In 1974 she was transferred to the Texas Institute for Rehabilitation and Research ( TIRR), a highly respected Houston facility known for taking high-risk cases. TIRR also used a respirator, but unlike the Atlanta hospital, it did not use an alarm to warn the staff in case the respirator accidentally became disconnected. TIRR preferred instead to rely on personal supervision by nurses who were to be in the patient’s room at all times.
After Rachel had been at TIRR a week, her respirator became disconnected during a nurses’ shift change. Of the two nurses in Rachel’s room, one was at the medication area filling out forms for the shift change and had her back to Rachel.
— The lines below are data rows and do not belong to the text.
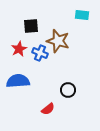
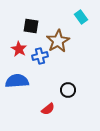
cyan rectangle: moved 1 px left, 2 px down; rotated 48 degrees clockwise
black square: rotated 14 degrees clockwise
brown star: rotated 25 degrees clockwise
red star: rotated 14 degrees counterclockwise
blue cross: moved 3 px down; rotated 35 degrees counterclockwise
blue semicircle: moved 1 px left
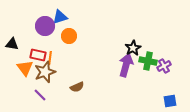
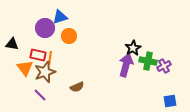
purple circle: moved 2 px down
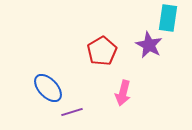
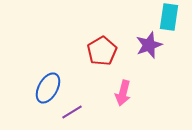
cyan rectangle: moved 1 px right, 1 px up
purple star: rotated 24 degrees clockwise
blue ellipse: rotated 72 degrees clockwise
purple line: rotated 15 degrees counterclockwise
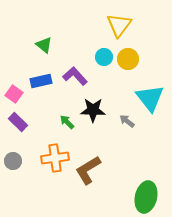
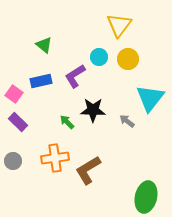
cyan circle: moved 5 px left
purple L-shape: rotated 80 degrees counterclockwise
cyan triangle: rotated 16 degrees clockwise
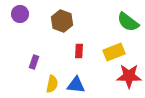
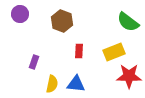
blue triangle: moved 1 px up
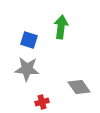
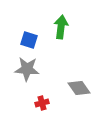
gray diamond: moved 1 px down
red cross: moved 1 px down
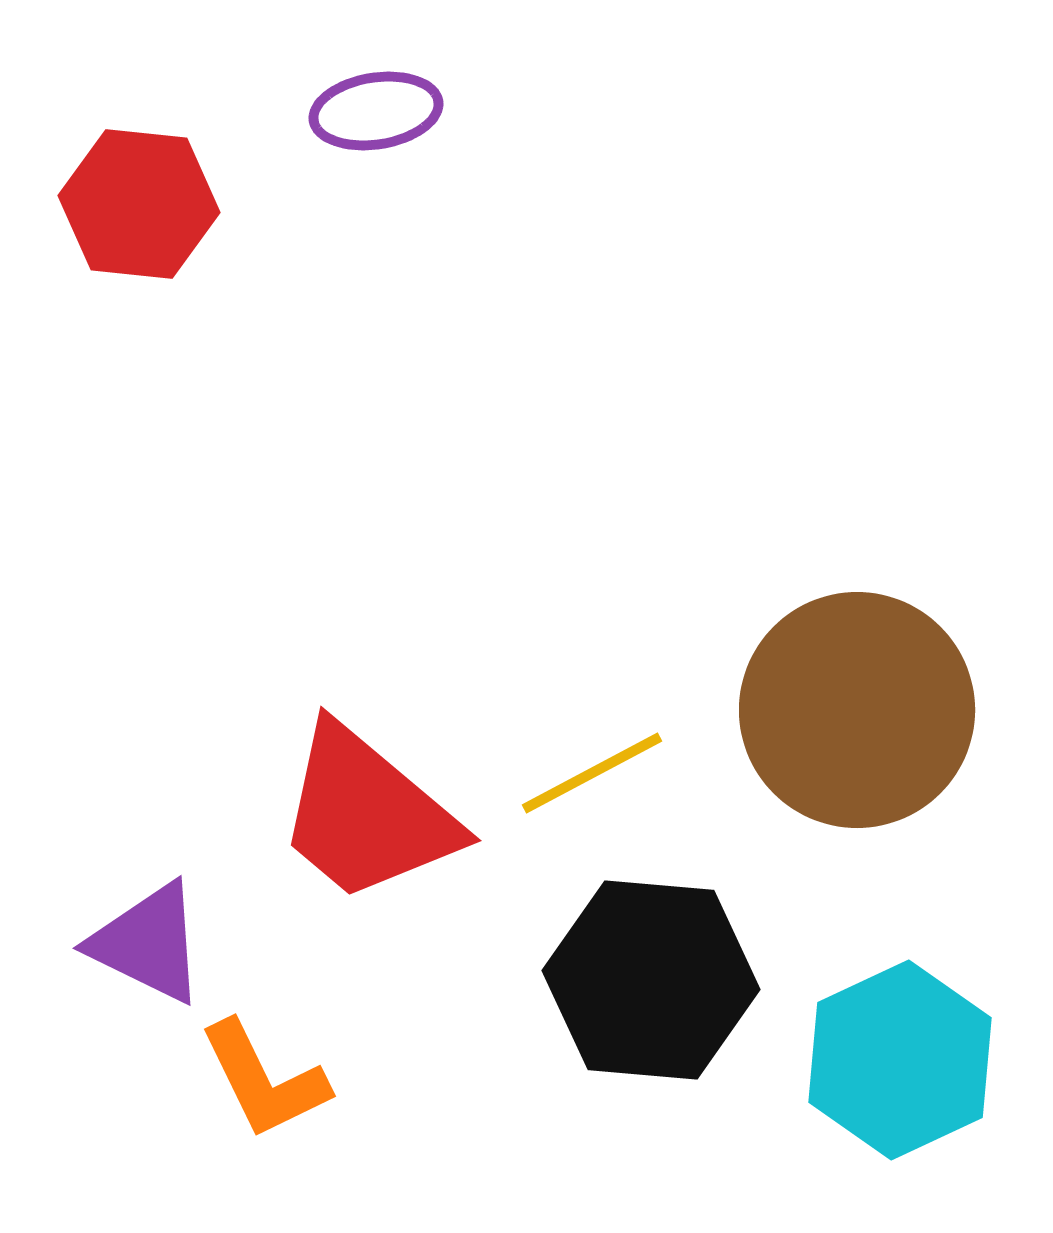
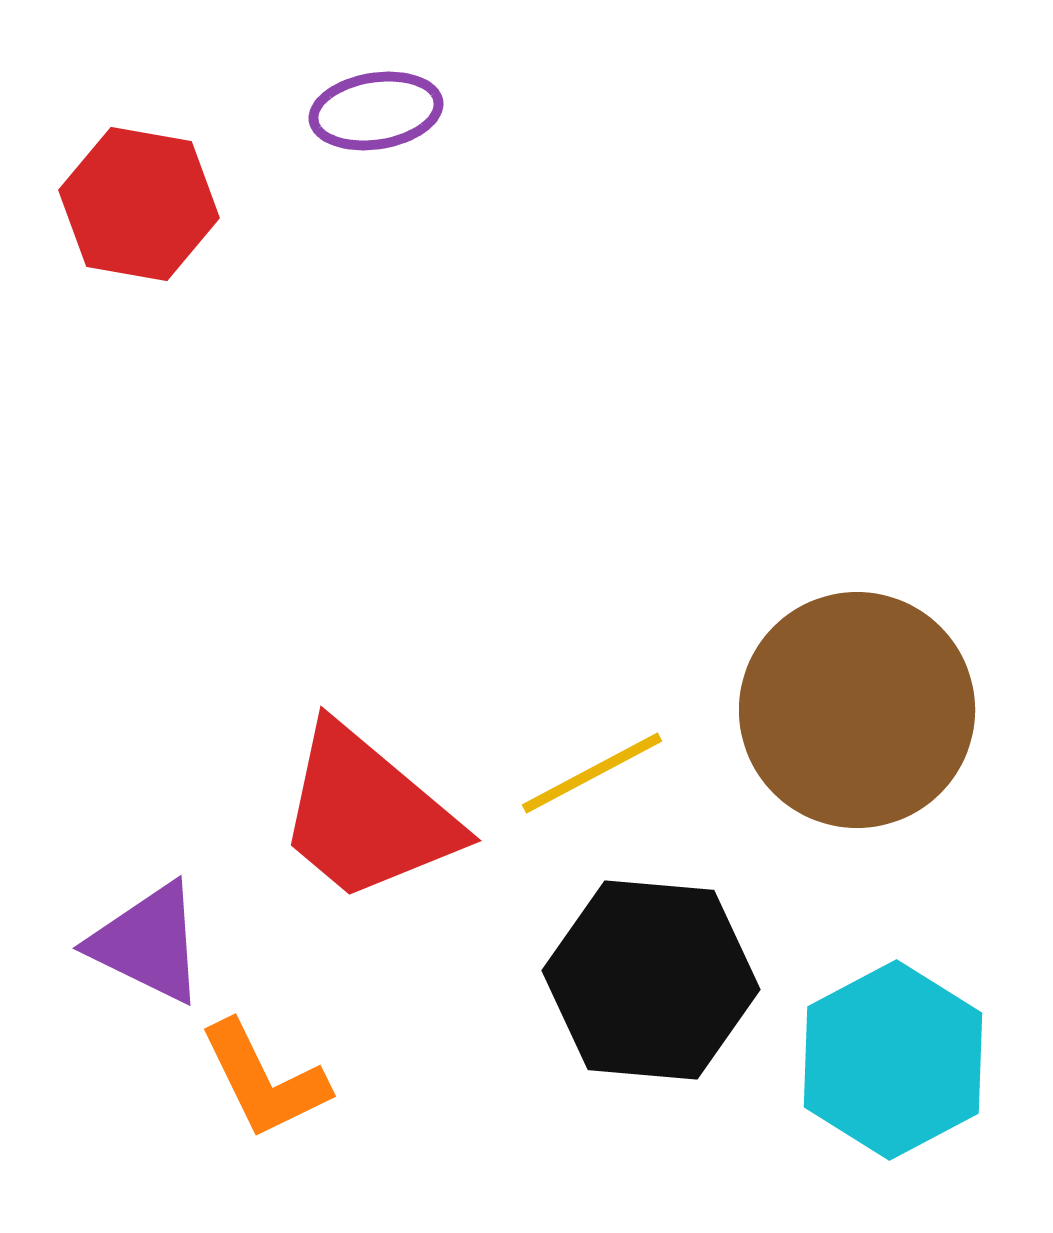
red hexagon: rotated 4 degrees clockwise
cyan hexagon: moved 7 px left; rotated 3 degrees counterclockwise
The other nurse was administering to another of the four patients in the room and also had her back to Rachel. A period of time passed—the length was later disputed at the trial—during which Rachel received no oxygen. She went into cardiac arrest and suffered severe and permanent brain damage. Houston attorney Mac Gann (no relation) sued TIRR on behalf of Rachel for well over $1 million.
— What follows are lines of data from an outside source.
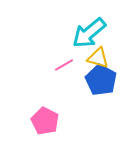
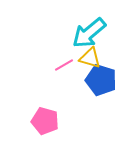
yellow triangle: moved 8 px left
blue pentagon: rotated 12 degrees counterclockwise
pink pentagon: rotated 12 degrees counterclockwise
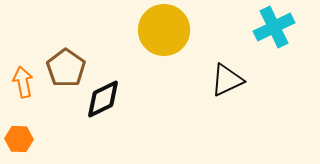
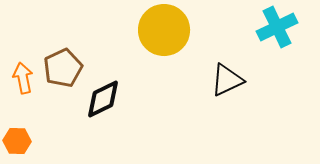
cyan cross: moved 3 px right
brown pentagon: moved 3 px left; rotated 12 degrees clockwise
orange arrow: moved 4 px up
orange hexagon: moved 2 px left, 2 px down
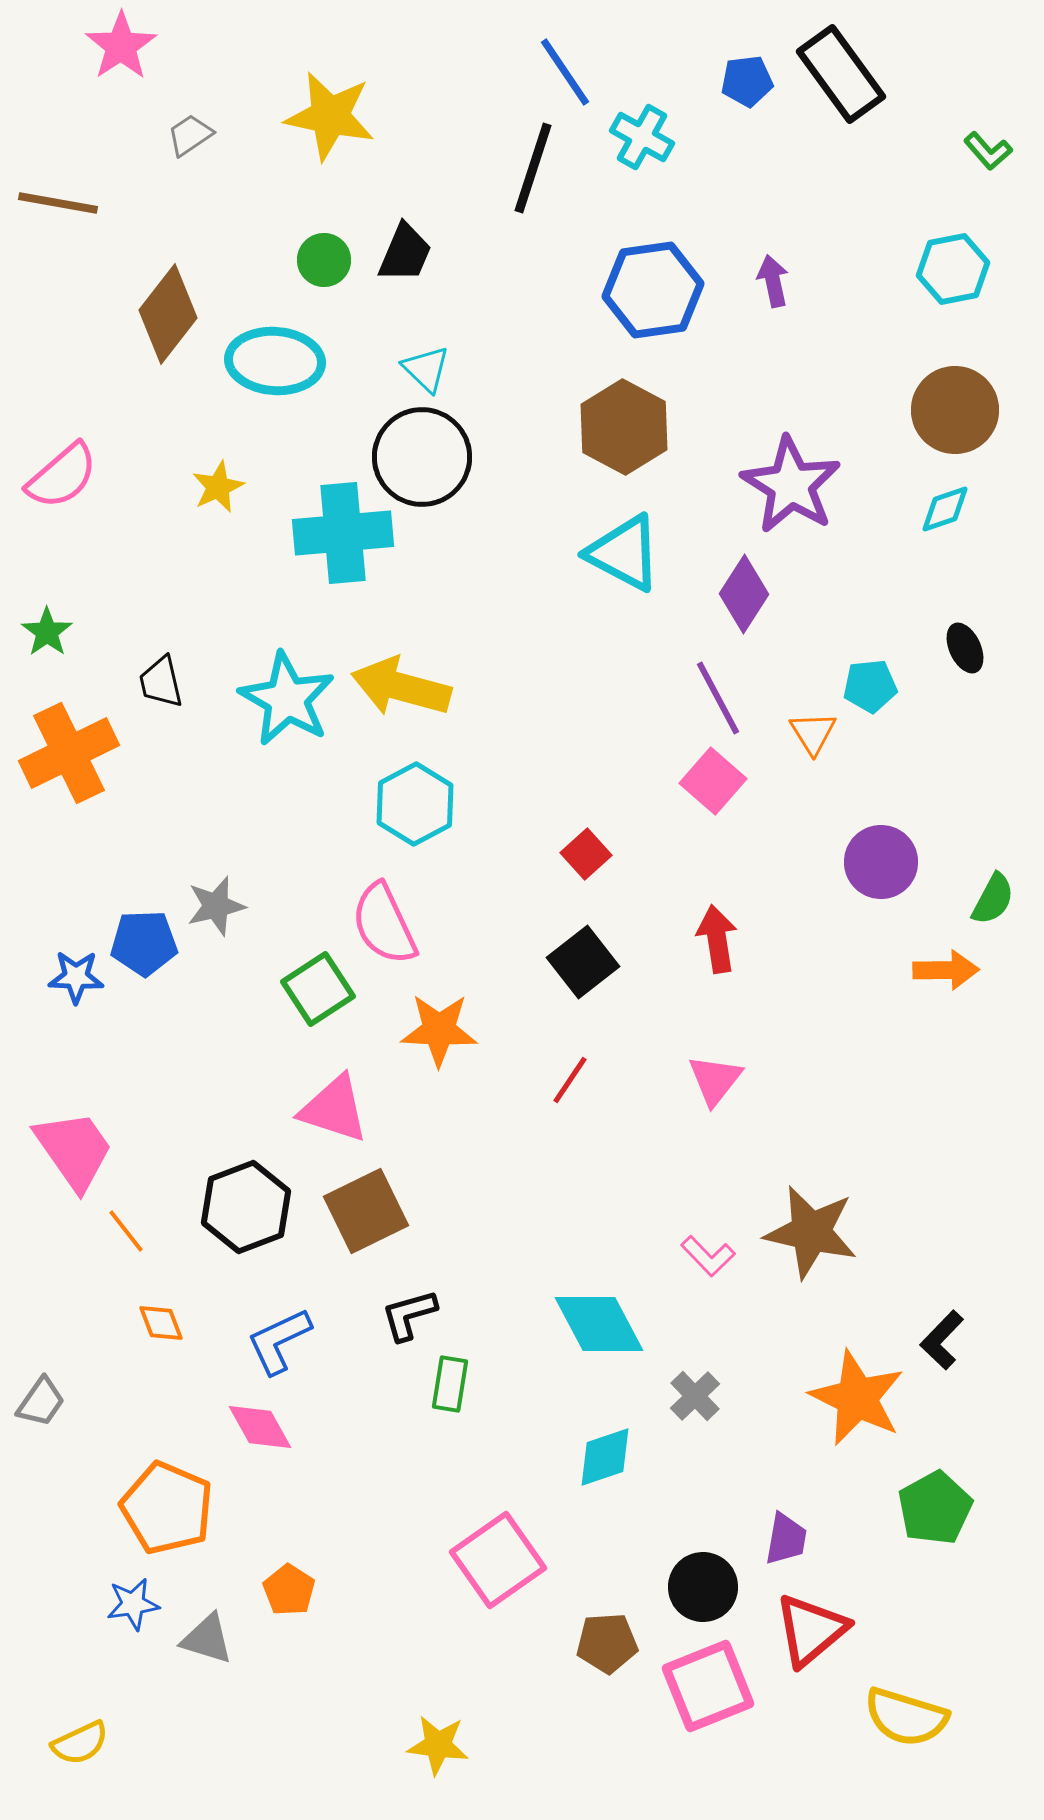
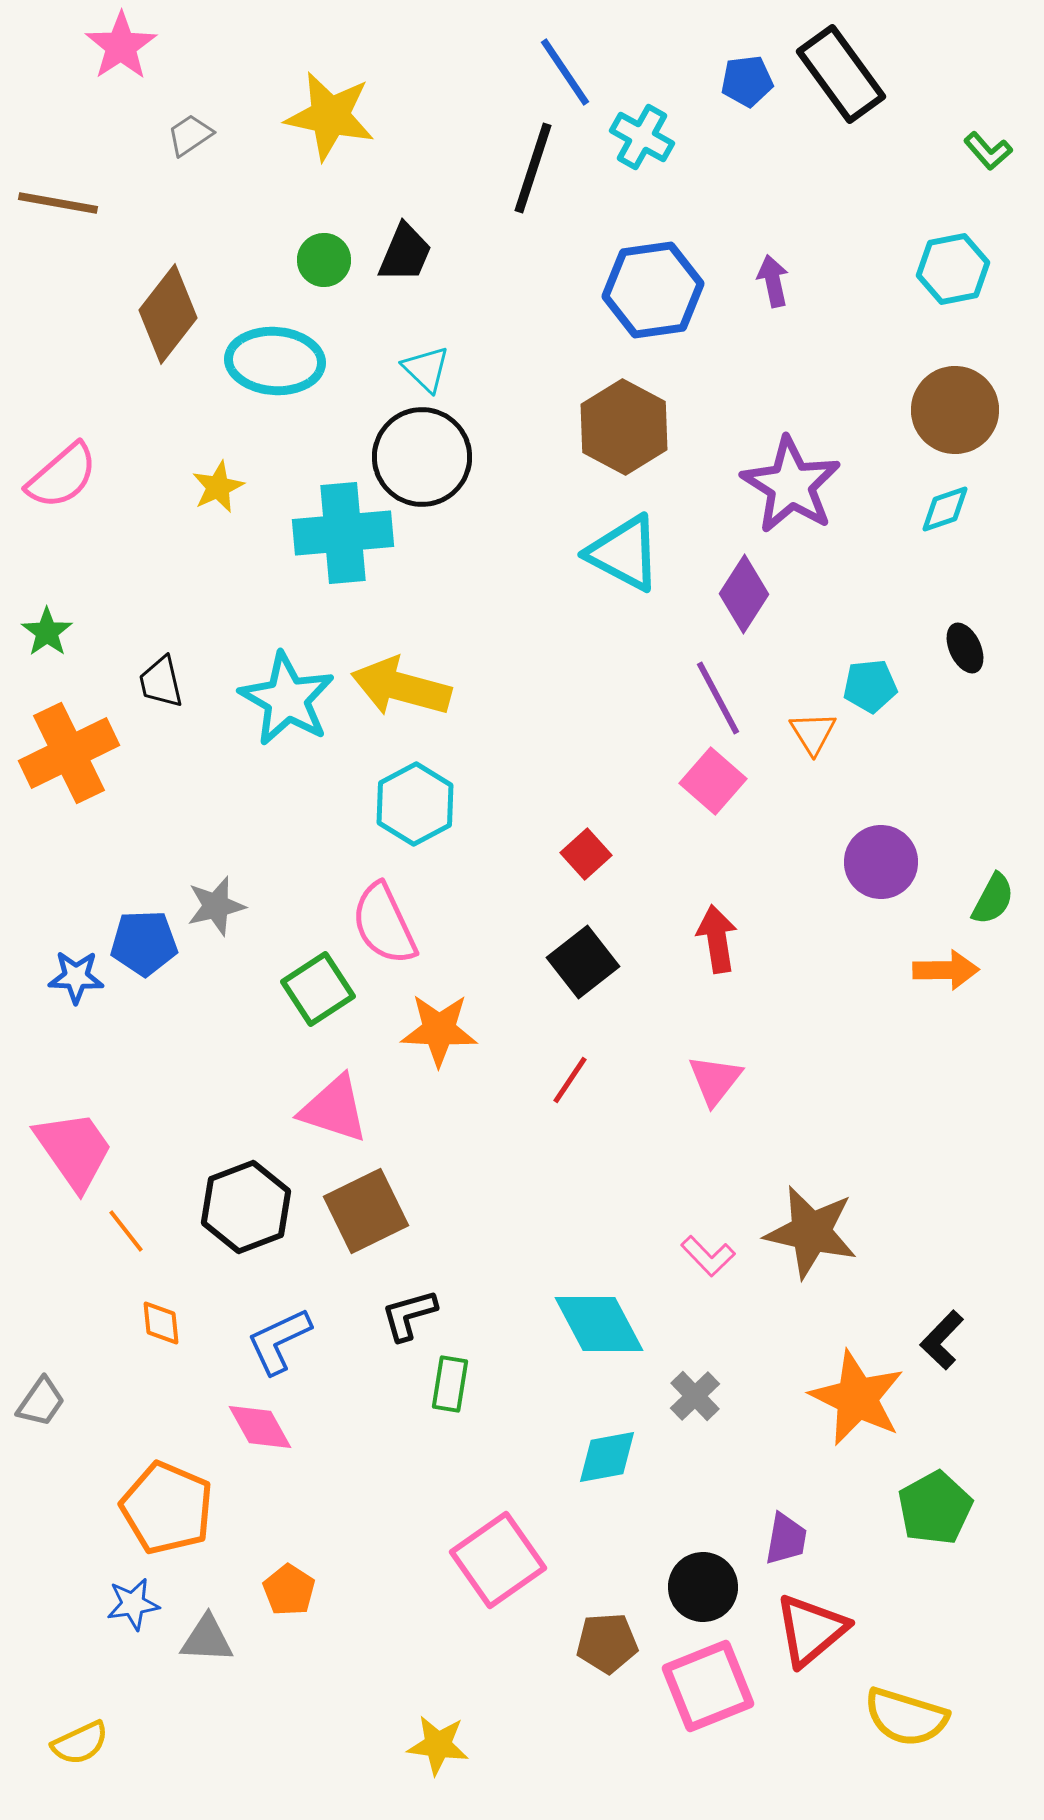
orange diamond at (161, 1323): rotated 15 degrees clockwise
cyan diamond at (605, 1457): moved 2 px right; rotated 8 degrees clockwise
gray triangle at (207, 1639): rotated 14 degrees counterclockwise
The fundamental burden of the plaintiff in a malpractice case is to prove negligence. It sounds easy, but there are two major obstacles. First, all the records are in the hands of the defendants, and both doctors and hospitals have been known to do a little editing before turning them over for scrutiny. In Rachel’s case, her lawyer got upset when the hospital had a doctor review the records before it released them; then it delayed the release for four weeks and charged him $250 for the privilege of copying them. The second problem is that in order to prove that the hospital was negligent, Mac Gann needed an expert witness who could testify what acceptable practices were. But, as in all malpractice cases, expert witnessed can come only from the medical profession itself, and most doctors are loath to testify against other doctors. Add to that the antipathy most doctors feel toward lawyers suing for malpractice, and it becomes easier to see why lawyers claim there is a “conspiracy of silence” among doctors not to testify in malpractice cases. That in turn has led to the rise of a modern legal phenomenon: the so-called “traveling troubadours.” These doctors are professional witnesses for malpractice plaintiffs who advertise in lawyers’ magazines and travel the country, sometimes receiving fees of $1000 a day. Some attorneys for defendants in malpractice cases contend that there are doctors who literally make their living this way.
Mac Gann based his case on the contention that the hospital was understaffed and that this, coupled with its failure to use an alarm on the respirator, constituted negligence. He as well as TIRR’s attorney Bill Payne criss-crossed the country seeking expert witnesses, taking depositions, inspecting rehabilitation facilities, questioning users and critics of the alarm system, and reading over 3000 pages of medical records. At the trial Gann contended that Rachel’s respirator had been disconnected for three to four minutes; the defense countered that the time span was less than a minute. Payne contended that the hospital was less well staffed than usual, but argued that it still had a lower patient-nurse ratio than other Harris County hospitals. But the real battle centered around the alarm. Payne said the system resulted in a lot of false alarms and that nurses tended to ignore them as a result. He found cases in the Atlanta records of children who almost died because the staff ignored what they thought to be false alarms. Furthermore, Payne claimed that Rachel’s original spinal cord injury was so severe that she had already exceeded her life expectancy, and that the brain damage may well have begun before the respirator was disconnected.